I dati CPI mostrano un’inflazione stabile negli Stati Uniti a dicembre, ancora al di sopra dell’obiettivo della Fed

I dati CPI mostrano un’inflazione stabile negli Stati Uniti a dicembre, ancora al di sopra dell’obiettivo della Fed

Il Bureau of Labor Statistics (BLS) degli Stati Uniti pubblicherà il rapporto sull'indice dei prezzi al consumo (CPI) di dicembre martedì alle 13:30 GMT. Si prevede che il rapporto indichi una sostanziale stabilità dei prezzi nell'ultimo mese del 2025. Come sempre, si tratta di un dato chiave sull'inflazione e potrebbe innescare movimenti a breve termine del dollaro statunitense (USD).

Detto questo, è improbabile che ciò possa modificare il quadro generale per la Federal Reserve (Fed) per il momento. Con i responsabili politici ancora concentrati principalmente sulla salute del mercato del lavoro interno, i dati dovrebbero probabilmente rivelarsi una vera sorpresa per indurre un ripensamento della politica monetaria.

Cosa aspettarsi dal prossimo rapporto sui dati CPI?

L'inflazione in sé non dovrebbe riservare molte sorprese . L'indice dei prezzi al consumo (IPC) principale è previsto in aumento del 2,7% su base annua a dicembre, invariato rispetto al mese precedente . Escludendo le componenti più volatili di alimentari ed energia, il quadro è pressoché lo stesso: l'inflazione di fondo dovrebbe aumentare leggermente al 2,7% dal 2,6%, ancora decisamente al di sopra dell'obiettivo della Fed.

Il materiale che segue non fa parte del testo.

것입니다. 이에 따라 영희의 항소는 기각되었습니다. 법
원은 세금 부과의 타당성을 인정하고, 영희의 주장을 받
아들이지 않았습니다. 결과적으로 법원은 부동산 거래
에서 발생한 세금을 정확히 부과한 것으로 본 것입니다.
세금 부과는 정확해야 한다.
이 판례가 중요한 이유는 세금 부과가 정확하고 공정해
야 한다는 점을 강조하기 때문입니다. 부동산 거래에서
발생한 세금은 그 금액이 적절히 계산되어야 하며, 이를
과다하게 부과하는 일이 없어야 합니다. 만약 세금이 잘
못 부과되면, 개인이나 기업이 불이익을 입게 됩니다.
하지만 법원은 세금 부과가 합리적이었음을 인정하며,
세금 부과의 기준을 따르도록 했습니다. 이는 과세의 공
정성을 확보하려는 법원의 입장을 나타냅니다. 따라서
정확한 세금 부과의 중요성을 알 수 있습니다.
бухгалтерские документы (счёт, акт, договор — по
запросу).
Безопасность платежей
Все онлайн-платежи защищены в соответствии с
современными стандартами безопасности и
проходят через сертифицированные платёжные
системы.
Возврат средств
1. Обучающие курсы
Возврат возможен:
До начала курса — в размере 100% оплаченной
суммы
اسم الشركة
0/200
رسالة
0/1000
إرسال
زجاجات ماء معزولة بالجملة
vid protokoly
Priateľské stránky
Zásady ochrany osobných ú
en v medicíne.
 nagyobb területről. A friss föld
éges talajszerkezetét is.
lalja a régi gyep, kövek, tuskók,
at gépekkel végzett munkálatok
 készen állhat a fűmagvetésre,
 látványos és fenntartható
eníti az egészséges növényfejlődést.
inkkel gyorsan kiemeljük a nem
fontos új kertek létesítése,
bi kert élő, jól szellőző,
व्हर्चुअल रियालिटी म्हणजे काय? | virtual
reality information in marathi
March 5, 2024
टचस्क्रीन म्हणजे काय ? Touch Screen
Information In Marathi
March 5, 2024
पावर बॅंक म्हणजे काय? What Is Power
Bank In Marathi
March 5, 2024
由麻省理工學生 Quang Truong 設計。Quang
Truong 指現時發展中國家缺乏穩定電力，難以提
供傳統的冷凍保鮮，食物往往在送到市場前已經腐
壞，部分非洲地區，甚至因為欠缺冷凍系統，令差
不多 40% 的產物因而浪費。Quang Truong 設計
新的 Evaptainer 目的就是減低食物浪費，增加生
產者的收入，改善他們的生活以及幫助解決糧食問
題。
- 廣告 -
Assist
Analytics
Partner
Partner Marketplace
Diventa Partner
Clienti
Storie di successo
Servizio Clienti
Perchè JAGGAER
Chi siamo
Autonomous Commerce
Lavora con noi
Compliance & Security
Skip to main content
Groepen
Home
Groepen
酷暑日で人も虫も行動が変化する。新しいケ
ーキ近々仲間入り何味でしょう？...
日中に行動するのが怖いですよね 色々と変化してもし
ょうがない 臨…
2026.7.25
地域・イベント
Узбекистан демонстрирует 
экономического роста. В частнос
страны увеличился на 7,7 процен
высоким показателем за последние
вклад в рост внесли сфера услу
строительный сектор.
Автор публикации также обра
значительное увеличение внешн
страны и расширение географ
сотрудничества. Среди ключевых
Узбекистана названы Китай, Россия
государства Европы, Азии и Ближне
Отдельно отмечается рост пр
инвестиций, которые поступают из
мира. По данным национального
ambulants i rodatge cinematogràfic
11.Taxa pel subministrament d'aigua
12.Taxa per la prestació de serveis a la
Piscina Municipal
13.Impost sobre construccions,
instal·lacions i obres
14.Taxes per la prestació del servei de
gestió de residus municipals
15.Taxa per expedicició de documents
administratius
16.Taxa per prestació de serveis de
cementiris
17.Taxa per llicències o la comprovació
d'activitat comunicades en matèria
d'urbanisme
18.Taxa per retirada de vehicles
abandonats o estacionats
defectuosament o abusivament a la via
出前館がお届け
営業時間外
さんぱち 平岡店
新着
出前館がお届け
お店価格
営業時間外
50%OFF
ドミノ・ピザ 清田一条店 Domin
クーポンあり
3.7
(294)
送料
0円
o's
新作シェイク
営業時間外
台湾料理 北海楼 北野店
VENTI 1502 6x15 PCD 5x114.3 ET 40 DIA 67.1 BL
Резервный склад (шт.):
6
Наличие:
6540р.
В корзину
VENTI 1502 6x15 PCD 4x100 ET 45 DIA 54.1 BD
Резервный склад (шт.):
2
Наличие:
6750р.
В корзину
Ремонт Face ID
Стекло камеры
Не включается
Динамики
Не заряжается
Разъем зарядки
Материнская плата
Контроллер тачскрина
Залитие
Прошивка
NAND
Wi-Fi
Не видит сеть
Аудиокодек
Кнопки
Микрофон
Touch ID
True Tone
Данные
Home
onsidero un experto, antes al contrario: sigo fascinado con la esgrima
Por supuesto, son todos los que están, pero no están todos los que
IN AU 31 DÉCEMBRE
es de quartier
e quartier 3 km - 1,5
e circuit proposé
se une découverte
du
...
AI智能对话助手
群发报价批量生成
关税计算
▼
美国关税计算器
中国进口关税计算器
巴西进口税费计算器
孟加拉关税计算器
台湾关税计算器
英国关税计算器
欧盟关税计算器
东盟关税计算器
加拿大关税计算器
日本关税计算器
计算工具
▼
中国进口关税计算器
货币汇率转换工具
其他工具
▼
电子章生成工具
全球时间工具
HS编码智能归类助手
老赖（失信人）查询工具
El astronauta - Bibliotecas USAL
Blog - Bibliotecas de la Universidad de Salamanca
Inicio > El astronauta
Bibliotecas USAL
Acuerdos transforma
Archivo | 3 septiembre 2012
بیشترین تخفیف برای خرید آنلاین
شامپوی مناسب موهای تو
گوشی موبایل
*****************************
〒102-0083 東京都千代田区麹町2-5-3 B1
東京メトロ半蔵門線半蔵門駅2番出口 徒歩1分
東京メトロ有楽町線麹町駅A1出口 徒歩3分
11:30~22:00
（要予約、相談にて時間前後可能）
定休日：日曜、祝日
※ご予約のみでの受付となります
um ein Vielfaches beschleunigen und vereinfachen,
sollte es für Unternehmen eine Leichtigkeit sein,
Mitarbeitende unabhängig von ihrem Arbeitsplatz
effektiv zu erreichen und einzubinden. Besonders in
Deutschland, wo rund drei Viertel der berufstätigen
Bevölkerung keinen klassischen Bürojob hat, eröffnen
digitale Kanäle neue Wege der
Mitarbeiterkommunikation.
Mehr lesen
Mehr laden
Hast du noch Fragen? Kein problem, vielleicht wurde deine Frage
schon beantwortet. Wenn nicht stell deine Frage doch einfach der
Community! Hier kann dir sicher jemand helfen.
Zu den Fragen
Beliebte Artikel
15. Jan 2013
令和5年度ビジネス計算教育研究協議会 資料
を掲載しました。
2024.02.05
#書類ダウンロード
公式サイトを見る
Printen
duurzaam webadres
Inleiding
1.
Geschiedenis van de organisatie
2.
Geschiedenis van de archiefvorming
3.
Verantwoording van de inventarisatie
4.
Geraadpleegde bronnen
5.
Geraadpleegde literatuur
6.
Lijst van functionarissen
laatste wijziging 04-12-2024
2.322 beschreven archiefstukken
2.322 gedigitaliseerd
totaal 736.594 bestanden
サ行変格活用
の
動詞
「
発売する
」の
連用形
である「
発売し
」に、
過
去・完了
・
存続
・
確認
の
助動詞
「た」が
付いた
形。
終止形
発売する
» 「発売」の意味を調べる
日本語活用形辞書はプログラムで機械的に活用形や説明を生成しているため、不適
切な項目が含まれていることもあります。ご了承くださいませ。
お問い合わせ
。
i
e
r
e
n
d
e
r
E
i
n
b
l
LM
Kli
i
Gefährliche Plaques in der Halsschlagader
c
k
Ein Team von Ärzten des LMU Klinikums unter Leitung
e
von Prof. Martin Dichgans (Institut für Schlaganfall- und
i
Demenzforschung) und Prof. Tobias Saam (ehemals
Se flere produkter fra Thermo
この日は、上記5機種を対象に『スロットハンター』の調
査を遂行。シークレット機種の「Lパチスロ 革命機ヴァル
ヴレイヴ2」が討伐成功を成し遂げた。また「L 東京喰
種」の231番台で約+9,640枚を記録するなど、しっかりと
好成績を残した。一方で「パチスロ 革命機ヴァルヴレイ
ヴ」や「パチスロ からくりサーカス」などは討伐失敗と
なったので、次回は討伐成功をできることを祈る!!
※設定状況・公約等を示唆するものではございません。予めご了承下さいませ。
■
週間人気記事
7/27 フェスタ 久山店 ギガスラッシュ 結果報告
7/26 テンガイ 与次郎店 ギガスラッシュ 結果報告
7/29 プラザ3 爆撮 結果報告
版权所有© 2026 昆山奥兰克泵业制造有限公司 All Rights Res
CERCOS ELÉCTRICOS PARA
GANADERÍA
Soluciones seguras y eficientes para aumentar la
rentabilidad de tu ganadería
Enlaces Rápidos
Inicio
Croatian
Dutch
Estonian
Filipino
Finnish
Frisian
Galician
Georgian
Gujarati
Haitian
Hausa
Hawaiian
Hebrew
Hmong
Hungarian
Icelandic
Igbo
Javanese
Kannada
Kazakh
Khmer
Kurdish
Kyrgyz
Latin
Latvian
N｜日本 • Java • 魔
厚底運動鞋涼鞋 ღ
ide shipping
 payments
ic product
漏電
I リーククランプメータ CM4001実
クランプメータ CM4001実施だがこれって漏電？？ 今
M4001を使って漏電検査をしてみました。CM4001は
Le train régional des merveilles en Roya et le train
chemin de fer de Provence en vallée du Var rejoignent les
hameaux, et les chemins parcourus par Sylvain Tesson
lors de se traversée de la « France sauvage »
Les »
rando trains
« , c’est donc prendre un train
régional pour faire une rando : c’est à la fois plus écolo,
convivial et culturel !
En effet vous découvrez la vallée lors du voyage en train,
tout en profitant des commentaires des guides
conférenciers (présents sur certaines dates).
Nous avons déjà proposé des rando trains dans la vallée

Su base mensile, si prevede che sia l'indice dei prezzi al consumo (CPI) principale che quello di fondo si attesteranno su un valore piuttosto stabile dello 0,3%, rafforzando l'idea che l'inflazione stia rallentando solo lentamente anziché stabilizzarsi.

Questo aiuta anche a spiegare perché il taglio dei tassi di dicembre non sia mai stato una cosa scontata. I verbali pubblicati il ​​30 dicembre mostrano un Comitato profondamente diviso, con diversi funzionari che affermano che la decisione era ponderata e che lasciare i tassi invariati era un'alternativa concreta.

Nell'anteprima del rapporto, gli analisti di TD Securities hanno osservato:

"A seguito dell'impatto della chiusura delle attività governative, prevediamo che il segmento core raggiungerà il picco del 3% nel secondo trimestre. Restiamo dell'opinione che la graduale disinflazione sarà la caratteristica principale del secondo semestre del 2026. Prevediamo che l'inflazione CPI core chiuderà l'anno al 2,6%".

In che modo il rapporto sull'indice dei prezzi al consumo degli Stati Uniti potrebbe influenzare l'EUR/USD?

Gli investitori stanno ancora riflettendo su una serie di segnali contrastanti provenienti dai dati sulle buste paga non agricole (NFP) di dicembre, ma il dibattito sta iniziando a passare in secondo piano. Sono riemerse nuove minacce all'indipendenza della Fed, che rischiano di oscurare del tutto l'importanza dei dati sull'inflazione di martedì.

Considerando che la Fed continua a monitorare attentamente il mercato del lavoro, è improbabile che i dati dell'indice dei prezzi al consumo di dicembre modifichino in modo significativo il quadro politico, a meno che l'inflazione non riservi una vera sorpresa, in un modo o nell'altro.

Passando all'EUR/USD, Pablo Piovano, analista senior di FXStreet, ha condiviso le sue prospettive tecniche.

"Se l'EUR/USD scivolasse decisamente al di sotto della media mobile a breve termine a 55 giorni a 1,1639, si aprirebbe la porta a un pullback più profondo, con la media mobile semplice a 200 giorni a 1,1561 che verrebbe messa a fuoco prima piuttosto che dopo", osserva. "Al di sotto di tale livello, l'attenzione si sposterebbe sul minimo di novembre a 1,1468 (5 novembre), seguito dal minimo di agosto a 1,1391 (1 agosto)." "D'altro canto, una netta rottura al di sopra del massimo di dicembre a 1,1807 (24 dicembre) sposterebbe il tono al rialzo. Ciò metterebbe sotto i riflettori il massimo del 2025 a 1,1918 (17 settembre), con il livello psicologicamente importante di 1,2000 in agguato appena oltre", aggiunge Piovano.